4 MINUTE READ
Dave’s Bankruptcy Story
Did you know Dave Ramsey filed for bankruptcy? He had earned a net worth of over a million dollars by the time he was 26. But in September of 1988, it all came crashing down when the bank called the notes of his loans. He was left totally broke and completely broken.
That was Dave’s turning point.
If you’ve already filed bankruptcy, you can get past it, just like Dave did. Every successful person has failed at one point or another, but they learn from their mistakes instead of carrying them around.
What Does Filing for Bankruptcy Mean?
When you go through the process of filing for bankruptcy, you’re telling the court you can’t pay your debts. Set up through federal laws, bankruptcy will cancel many of your debts so you can get a fresh start. The bankruptcy itself will be listed on your credit report for the next 7–10 years.
When you file for bankruptcy, creditors have to stop any effort to collect money from you—at least temporarily. Most creditors can’t write, call or sue you after you’ve filed. Bankruptcy can also stop foreclosure on your home, repossession of property, or garnishment of your wages.
More than 5 million have beaten debt this way. You can too!
But filing for bankruptcy won’t erase all your debt. Unsecured debts like student loans, child support, and IRS debt don’t qualify for bankruptcy. And although the record will leave your credit report after some time, the scare of it can follow you for the rest of your life.
Sadly, a lot of people who file bankruptcy have lost hope and can’t see another way out. They’ve given up. Most of those who come to our office or call The Dave Ramsey Show have options, but they’re too wrapped up in the situation to see alternatives.

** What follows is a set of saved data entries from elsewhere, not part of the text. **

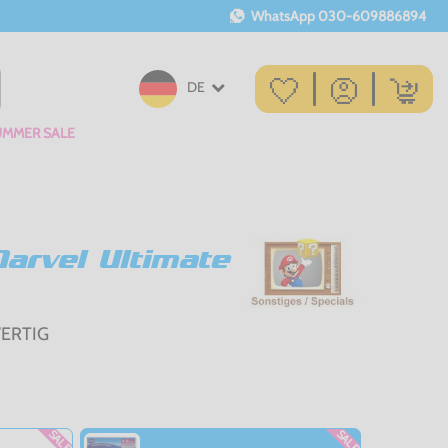
WhatsApp
030-609886894
DE
UMMER SALE
arvel Ultimate
WERTIG
SALE
SALE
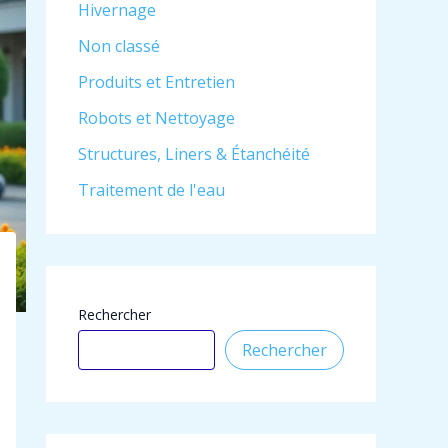
Hivernage
Non classé
Produits et Entretien
Robots et Nettoyage
Structures, Liners & Étanchéité
Traitement de l'eau
Rechercher
Rechercher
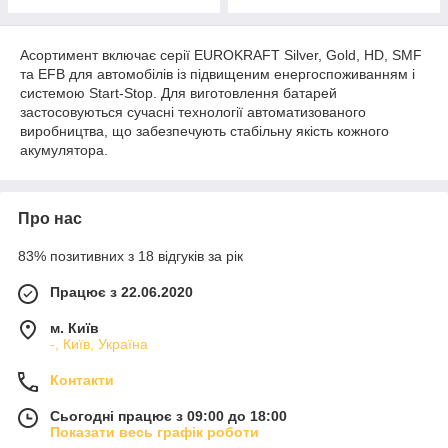
Асортимент включає серії EUROKRAFT Silver, Gold, HD, SMF
та EFB для автомобілів із підвищеним енергоспоживанням і
системою Start-Stop. Для виготовлення батарей
застосовуються сучасні технології автоматизованого
виробництва, що забезпечують стабільну якість кожного
акумулятора.
Про нас
83% позитивних з 18 відгуків за рік
Працює з 22.06.2020
м. Київ
-, Київ, Україна
Контакти
Сьогодні працює з 09:00 до 18:00
Показати весь графік роботи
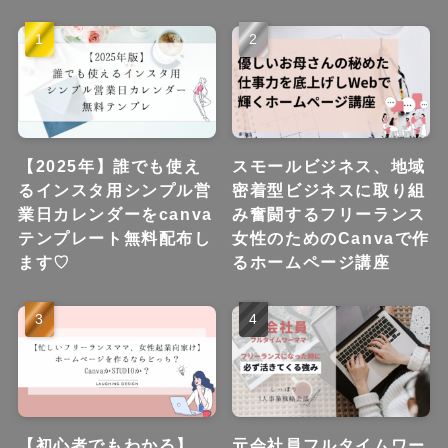
【2025年】誰でも使え
スモールビジネス、地域
るインスタ用シンプル営
密着型ビジネスに取り組
業日カレンダーをcanva
み奮闘するフリーランス
テンプレート無料配布し
女性のためのCanvaで作
ます♡
るホームページ講座
【初心者でもわかる】
元会社員フルタイムワー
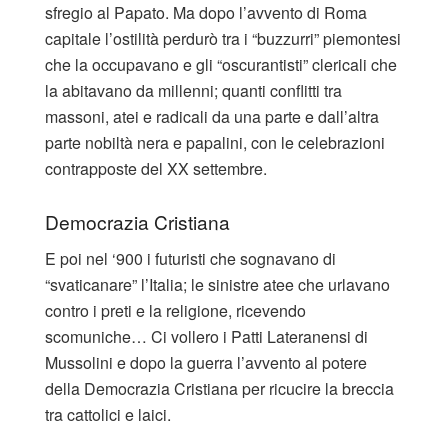
sfregio al Papato. Ma dopo l’avvento di Roma
capitale l’ostilità perdurò tra i “buzzurri” piemontesi
che la occupavano e gli “oscurantisti” clericali che
la abitavano da millenni; quanti conflitti tra
massoni, atei e radicali da una parte e dall’altra
parte nobiltà nera e papalini, con le celebrazioni
contrapposte del XX settembre.
Democrazia Cristiana
E poi nel ‘900 i futuristi che sognavano di
“svaticanare” l’Italia; le sinistre atee che urlavano
contro i preti e la religione, ricevendo
scomuniche… Ci vollero i Patti Lateranensi di
Mussolini e dopo la guerra l’avvento al potere
della Democrazia Cristiana per ricucire la breccia
tra cattolici e laici.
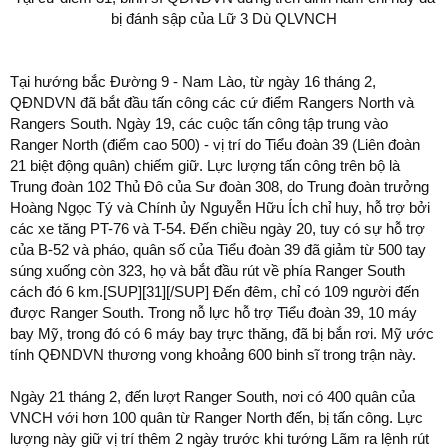
bị đánh sập của Lữ 3 Dù QLVNCH
Tại hướng bắc Đường 9 - Nam Lào, từ ngày 16 tháng 2,
QĐNDVN đã bắt đầu tấn công các cứ điểm Rangers North và
Rangers South. Ngày 19, các cuộc tấn công tập trung vào
Ranger North (điểm cao 500) - vị trí do Tiểu đoàn 39 (Liên đoàn
21 biệt động quân) chiếm giữ. Lực lượng tấn công trên bộ là
Trung đoàn 102 Thủ Đô của Sư đoàn 308, do Trung đoàn trưởng
Hoàng Ngọc Tý và Chính ủy Nguyễn Hữu Ích chỉ huy, hỗ trợ bởi
các xe tăng PT-76 và T-54. Đến chiều ngày 20, tuy có sự hỗ trợ
của B-52 và pháo, quân số của Tiểu đoàn 39 đã giảm từ 500 tay
súng xuống còn 323, họ và bắt đầu rút về phía Ranger South
cách đó 6 km.[SUP][31][/SUP] Đến đêm, chỉ có 109 người đến
được Ranger South. Trong nỗ lực hỗ trợ Tiểu đoàn 39, 10 máy
bay Mỹ, trong đó có 6 máy bay trực thăng, đã bị bắn rơi. Mỹ ước
tính QĐNDVN thương vong khoảng 600 binh sĩ trong trận này.
Ngày 21 tháng 2, đến lượt Ranger South, nơi có 400 quân của
VNCH với hơn 100 quân từ Ranger North đến, bị tấn công. Lực
lượng này giữ vị trí thêm 2 ngày trước khi tướng Lãm ra lệnh rút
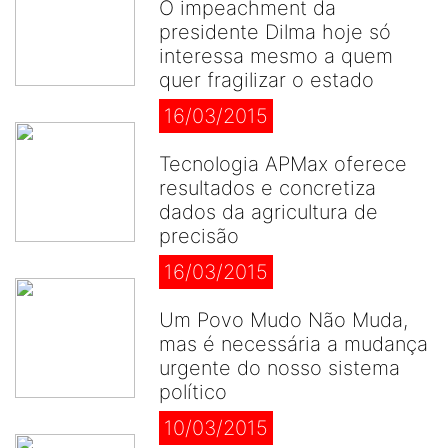
O impeachment da
presidente Dilma hoje só
interessa mesmo a quem
quer fragilizar o estado
16/03/2015
Tecnologia APMax oferece
resultados e concretiza
dados da agricultura de
precisão
16/03/2015
Um Povo Mudo Não Muda,
mas é necessária a mudança
urgente do nosso sistema
político
10/03/2015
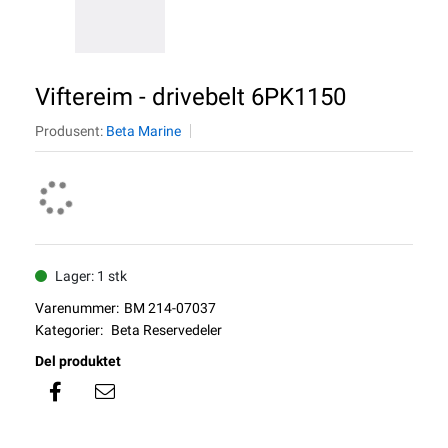
Viftereim - drivebelt 6PK1150
Produsent:
Beta Marine
Lager: 1 stk
Varenummer:
BM 214-07037
Kategorier:
Beta Reservedeler
Del produktet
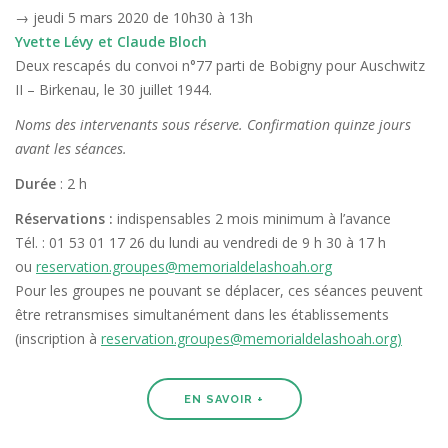
→ jeudi 5 mars 2020 de 10h30 à 13h
Yvette Lévy
et Claude Bloch
Deux rescapés du convoi n°77 parti de Bobigny pour Auschwitz
II – Birkenau, le 30 juillet 1944.
Noms des intervenants sous réserve. Confirmation quinze jours
avant les séances.
Durée
: 2 h
Réservations :
indispensables 2 mois minimum à l’avance
Tél. : 01 53 01 17 26 du lundi au vendredi de 9 h 30 à 17 h
ou
reservation.groupes@memorialdelashoah.org
Pour les groupes ne pouvant se déplacer, ces séances peuvent
être retransmises simultanément dans les établissements
(inscription à
reservation.groupes@memorialdelashoah.org)
EN SAVOIR +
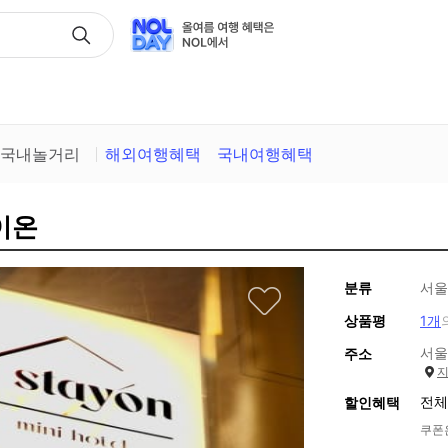
택
국내놀거리
해외여행혜택
국내여행혜택
이온
분류
서울
상품평
1개
서울
주소
전체
할인혜택
쿠폰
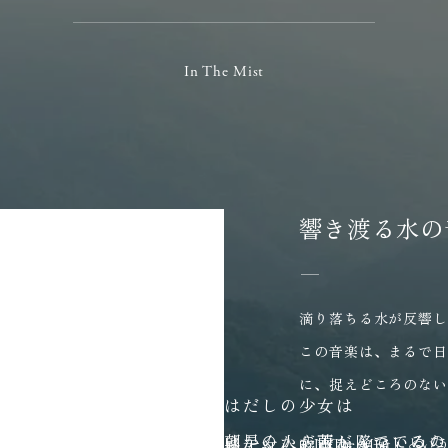
In The Mist
Sense
全2話
全3話
響き渡る水の
滴り落ちる水が反響
この音楽は、まるで
に、捉えどころのな
はだしの少女は
ら見える、高あ
ほかの人が苦しんでいるの
朝早くから雨が降つてゐた
「In The Mist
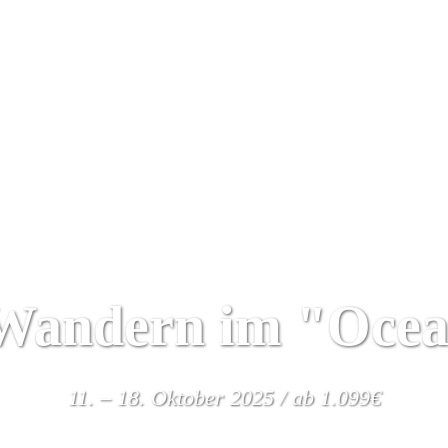
Yoga Urlaub
Kalender
Wir
Algarve
Wandern im "Ocea
11. – 18. Oktober 2025 / ab 1.099€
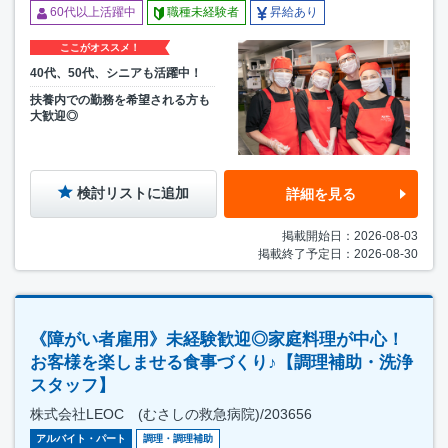
60代以上活躍中
職種未経験者
昇給あり
ここがオススメ！
40代、50代、シニアも活躍中！
扶養内での勤務を希望される方も
大歓迎◎
検討リストに追加
詳細を見る
掲載開始日：2026-08-03
掲載終了予定日：2026-08-30
《障がい者雇用》未経験歓迎◎家庭料理が中心！
お客様を楽しませる食事づくり♪【調理補助・洗浄
スタッフ】
株式会社LEOC (むさしの救急病院)/203656
アルバイト・パート
調理・調理補助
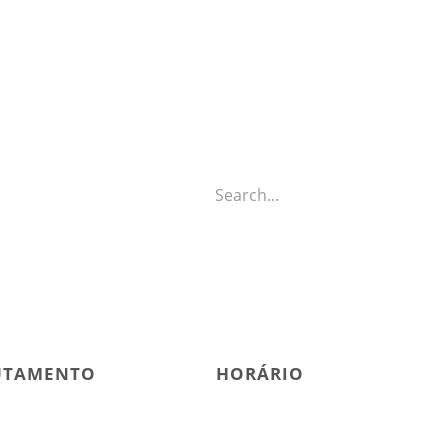
Search...
UTAMENTO
HORÁRIO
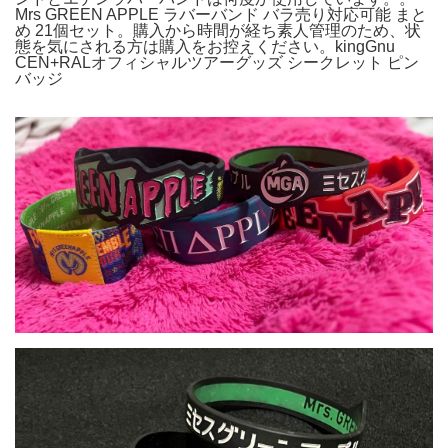
Mrs GREEN APPLE ラバーバンド バラ売り対応可能 まと
め 21個セット。購入から時間が経ち素人管理のため、状
態を気にされる方は購入をお控えください。kingGnu
CEN+RALオフィシャルツアーグッズ シークレット ピン
バッジ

Ways You Can Avoid Bankruptcy
Take Care of the Four Walls First
When you’re trying to crawl out of debt and avoid bankruptcy at all costs, the first thing to do is make sure the necessities are taken care of: food, shelter and utilities, transportation, and clothing. If you’re at the very bottom, make sure you pay for food and utilities. Then make sure your rent or mortgage is current. Don’t pay anyone else until these basics are covered. It’s not okay to lose the house because your credit card company is getting cranky with you!
Sell Everything in Sight
You have money hanging around in the form of DVDs, TVs, boats, clothes, books, furniture, tools, office supplies, craft supplies, and toys. Get rid of everything you don’t need. That sounds drastic, but so is filing for bankruptcy. Take the money you make and put it toward getting bills (including the mortgage and the car payment) up to date. Those late fees are a killer.
Live on a Bare-Bones Budget
You’re trying to avoid bankruptcy here. That means your budget has no room for frills. No streaming services, no cable, no huge cell phone plans, no dining out, and no vacations until you’re out of debt. Buy generic food, eat beans and rice, and drink water from the tap. Drink coffee you brewed yourself, not a barista. And stick to your budget. Drastic times call for drastic measures.
Get a Second Job
These days, it’s not uncommon to hear of someone working a second (or third) job. Having an additional source of income can help you avoid bankruptcy. Just be sure you’re putting the extra income toward paying off your debts. Getting a second job will mean sacrificing time with family and friends, and we know that’s hard. But remember—this situation is only temporary. You won’t have to live like this forever. If you live like no one else, so later you can live like no one else, the payoff will be worth all your effort.
Connect With a Financial Coach
Sometimes it’s best to sit down and talk with a financial coach when you need guidance with money issues. Don’t let that intimidate you. When looking for a financial coach, just make sure you find someone who has the heart of a teacher. You want a person who will walk with you and guide you along the way—not someone looking to take advantage of your situation.